Description of the task
Repeat the entries exactly, and do not carry the pictures over.

Records supplied

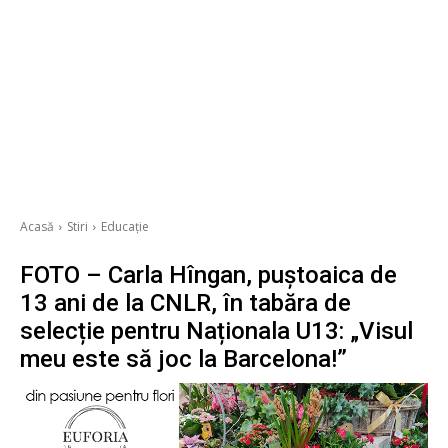
Acasă
Stiri
Educație
FOTO – Carla Hîngan, puștoaica de
13 ani de la CNLR, în tabăra de
selecție pentru Naționala U13: „Visul
meu este să joc la Barcelona!”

Problem solution
Acasă
Stiri
Educație
FOTO – Carla Hîngan, puștoaica de
13 ani de la CNLR, în tabăra de
selecție pentru Naționala U13: „Visul
meu este să joc la Barcelona!”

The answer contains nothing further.